Publié par dominique le 25 avril 2006 à 17:31

A noter que lorsqu'on se fait Justice, la justice est forcément faite.

Publié par Ares le 25 avril 2006 à 18:24

A Dominique : libre à vous d'imaginer ce qu'il vous chante à propos du "gradé Monnerat", mais ce dernier fondait une bonne part de sa réflexion sur l'article 58 de la Constitution. Ne voir dans le terrorisme qu'un crime, alors que ses tenants se considèrent eux-mêmes comme des combattants, n'est qu'un exemple d'aveuglement commun. Vos commentaires, malheureusement, n'apportent pas grand chose à la réflexion. A mon avis du moins...

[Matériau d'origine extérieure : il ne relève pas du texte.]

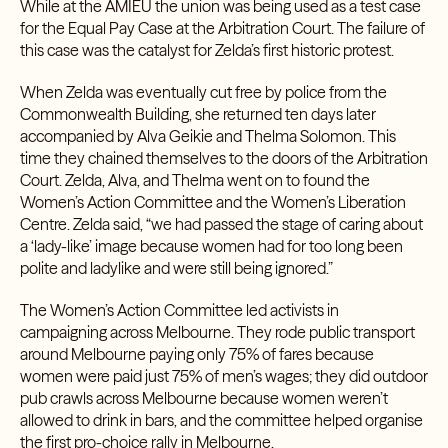
While at the AMIEU the union was being used as a test case
for the Equal Pay Case at the Arbitration Court. The failure of
this case was the catalyst for Zelda’s first historic protest.
When Zelda was eventually cut free by police from the
Commonwealth Building, she returned ten days later
accompanied by Alva Geikie and Thelma Solomon. This
time they chained themselves to the doors of the Arbitration
Court. Zelda, Alva, and Thelma went on to found the
Women’s Action Committee and the Women’s Liberation
Centre. Zelda said, “we had passed the stage of caring about
a ‘lady-like’ image because women had for too long been
polite and ladylike and were still being ignored.”
The Women’s Action Committee led activists in
campaigning across Melbourne. They rode public transport
around Melbourne paying only 75% of fares because
women were paid just 75% of men’s wages; they did outdoor
pub crawls across Melbourne because women weren’t
allowed to drink in bars, and the committee helped organise
the first pro-choice rally in Melbourne.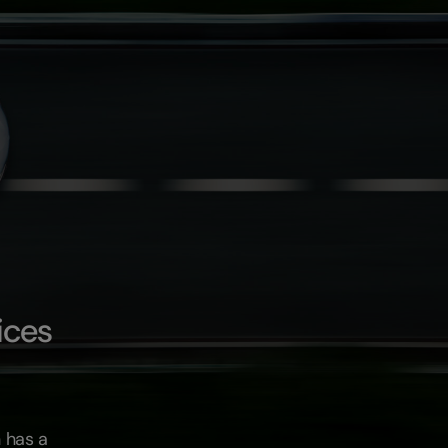
ices
 has a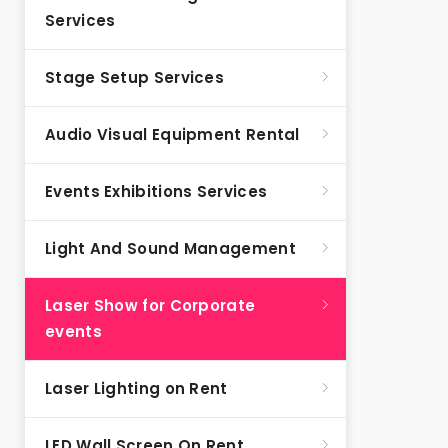
Services
Stage Setup Services
Audio Visual Equipment Rental
Events Exhibitions Services
Light And Sound Management
Laser Show for Corporate
events
Laser Lighting on Rent
LED Wall Screen On Rent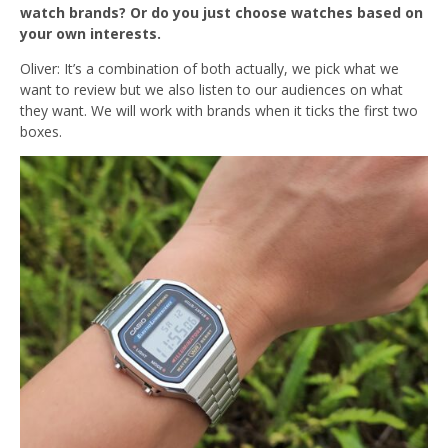
watch brands? Or do you just choose watches based on
your own interests.
Oliver: It’s a combination of both actually, we pick what we
want to review but we also listen to our audiences on what
they want. We will work with brands when it ticks the first two
boxes.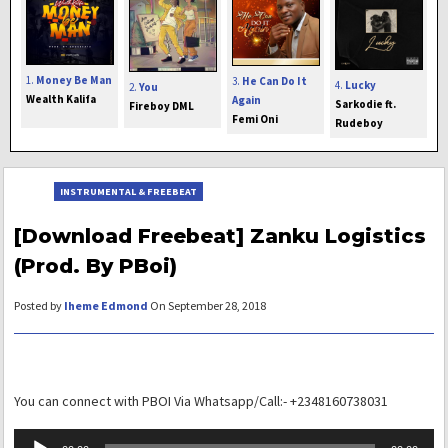
1.
Money Be Man
3.
He Can Do It
4.
Lucky
2.
You
Wealth Kalifa
Again
Sarkodie ft.
Fireboy DML
Femi Oni
Rudeboy
INSTRUMENTAL & FREEBEAT
[Download Freebeat] Zanku Logistics
(Prod. By PBoi)
Posted by
Iheme Edmond
On September 28, 2018
You can connect with PBOI Via Whatsapp/Call:- +2348160738031
Audio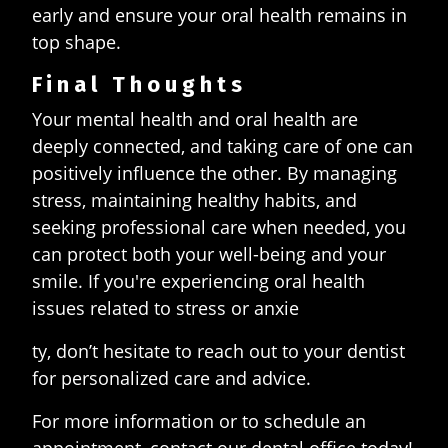
early and ensure your oral health remains in
top shape.
Final Thoughts
Your mental health and oral health are
deeply connected, and taking care of one can
positively influence the other. By managing
stress, maintaining healthy habits, and
seeking professional care when needed, you
can protect both your well-being and your
smile. If you're experiencing oral health
issues related to stress or anxie
ty, don’t hesitate to reach out to your dentist
for personalized care and advice.
For more information or to schedule an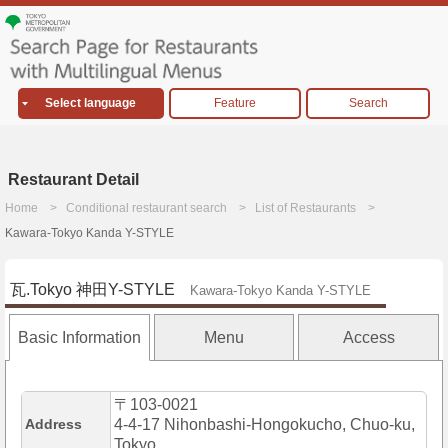
Select language
Feature
Search
Restaurant Detail
Home
Conditional restaurant search
List of Restaurants
Kawara-Tokyo Kanda Y-STYLE
瓦.Tokyo 神田Y-STYLE
Kawara-Tokyo Kanda Y-STYLE
Basic Information
Menu
Access
〒103-0021
Address
4-4-17 Nihonbashi-Hongokucho, Chuo-ku,
Tokyo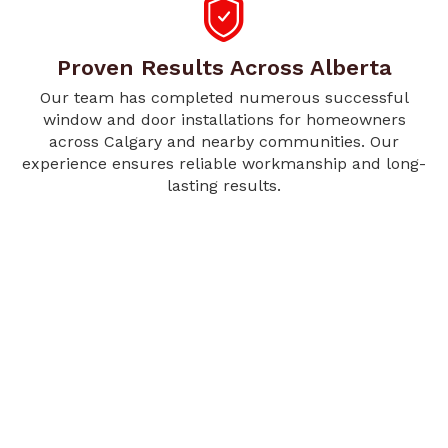
Proven Results Across Alberta
Our team has completed numerous successful
window and door installations for homeowners
across Calgary and nearby communities. Our
experience ensures reliable workmanship and long-
lasting results.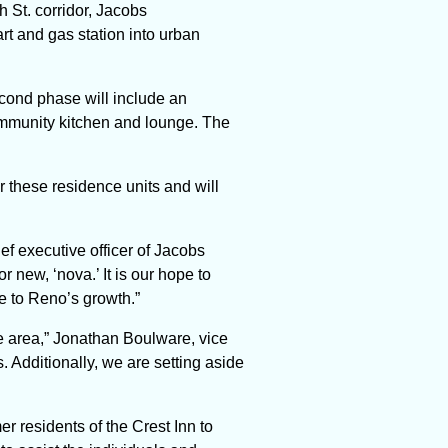
h St. corridor, Jacobs
rt and gas station into urban
cond phase will include an
community kitchen and lounge. The
r these residence units
and will
hief executive officer of Jacobs
new, ‘nova.’ It is our hope to
te to Reno’s growth.”
he area,” Jonathan Boulware, vice
. Additionally, we are setting aside
r residents of the Crest Inn to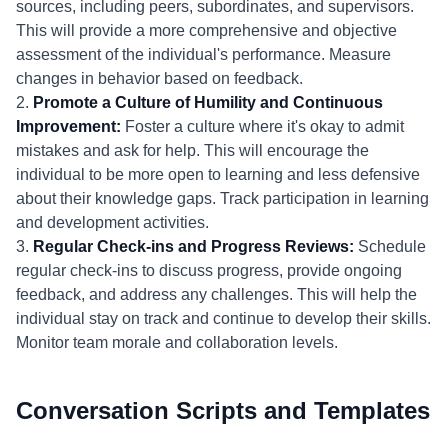
sources, including peers, subordinates, and supervisors.
This will provide a more comprehensive and objective
assessment of the individual's performance. Measure
changes in behavior based on feedback.
2.
Promote a Culture of Humility and Continuous
Improvement:
Foster a culture where it's okay to admit
mistakes and ask for help. This will encourage the
individual to be more open to learning and less defensive
about their knowledge gaps. Track participation in learning
and development activities.
3.
Regular Check-ins and Progress Reviews:
Schedule
regular check-ins to discuss progress, provide ongoing
feedback, and address any challenges. This will help the
individual stay on track and continue to develop their skills.
Monitor team morale and collaboration levels.
Conversation Scripts and Templates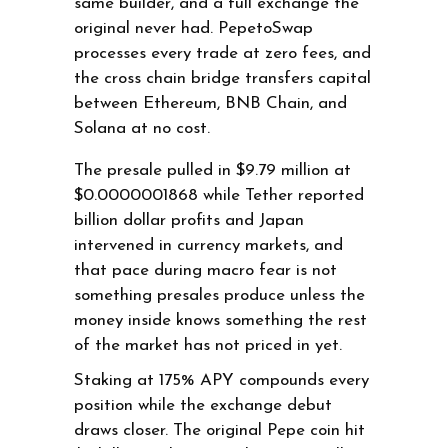
same builder, and a full exchange the
original never had. PepetoSwap
processes every trade at zero fees, and
the cross chain bridge transfers capital
between Ethereum, BNB Chain, and
Solana at no cost.
The presale pulled in $9.79 million at
$0.0000001868 while Tether reported
billion dollar profits and Japan
intervened in currency markets, and
that pace during macro fear is not
something presales produce unless the
money inside knows something the rest
of the market has not priced in yet.
Staking at 175% APY compounds every
position while the exchange debut
draws closer. The original Pepe coin hit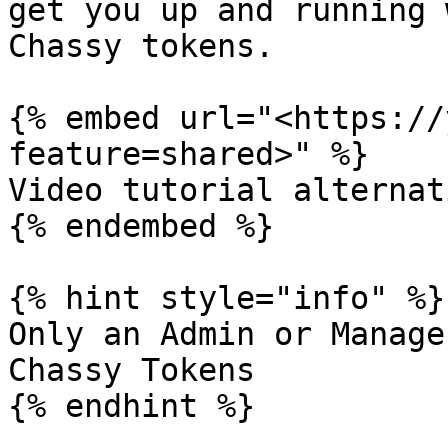
get you up and running 
Chassy tokens.

{% embed url="<https://
feature=shared>" %}

Video tutorial alternati
{% endembed %}

{% hint style="info" %}

Only an Admin or Manage
Chassy Tokens

{% endhint %}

Publié par Ludovic Monnerat le 25 avril 2006 à 19:52

Les attaques "subtiles" ad personam en disent long sur leur auteur...

Publié par Sisyphe le 25 avril 2006 à 20:15

... et faire un petit point sur la situation en Iran?

:(

Publié par Mikhaël le 25 avril 2006 à 20:15

Je n'oublie pas l'Iran, Mikhaël, mais le temps me manque pour faire un travail sérieux à ce sujet !

Publié par Ludovic Monnerat le 25 avril 2006 à 20:22

La oumma a déclaré la guerre aux incroyants il y a bien longtemps déjà , et elle n'y a jamais renoncé que temporairement, contrainte par une résistance trop puissante. Si l'on se penche avec assez d'assiduité et de clarté d'esprit sur les écritures islamiques, on peut se convaincre aisément que cette guerre est toujours d'actualité - c'est d'ailleurs aussi la lecture faite par une part croissante (majoritaire, même, déjà , à mon avis) des Musulmans dans le monde.

Ensuite, le fait que des Musulmans aient effectivement tué des Suisses contemporains au nom de cette guerre peut sans doute constituer un casus belli recevable. Je pense qu'il faudrait constituer un dossier, et le défendre devant qui de droit. Je suis volontiers prêt à construire le volet de ce dossier démontrant le premier aspect - le fait que l'Islam est en guerre, de par sa nature même, contre nous - et à le défendre.

Une fois ce pas franchi, la Suisse pourrait prendre des mesures beaucoup plus efficaces pour protéger ses citoyens contre les effets du djihad - l'imposition de la charia par la ruse et l'entrisme étant bien sûr le danger le plus concret à l'intérieur de nos frontières. Le fait de désigner clairement l'ennemi - l'Islam - nous donnerait d'excellentes chances de le vaincre, c'est-à -dire de l'obliger à se réformer ou à baster.

Oui, l'effort en vaut vraiment la peine, ne serait-ce que pour mieux réveiller les consciences.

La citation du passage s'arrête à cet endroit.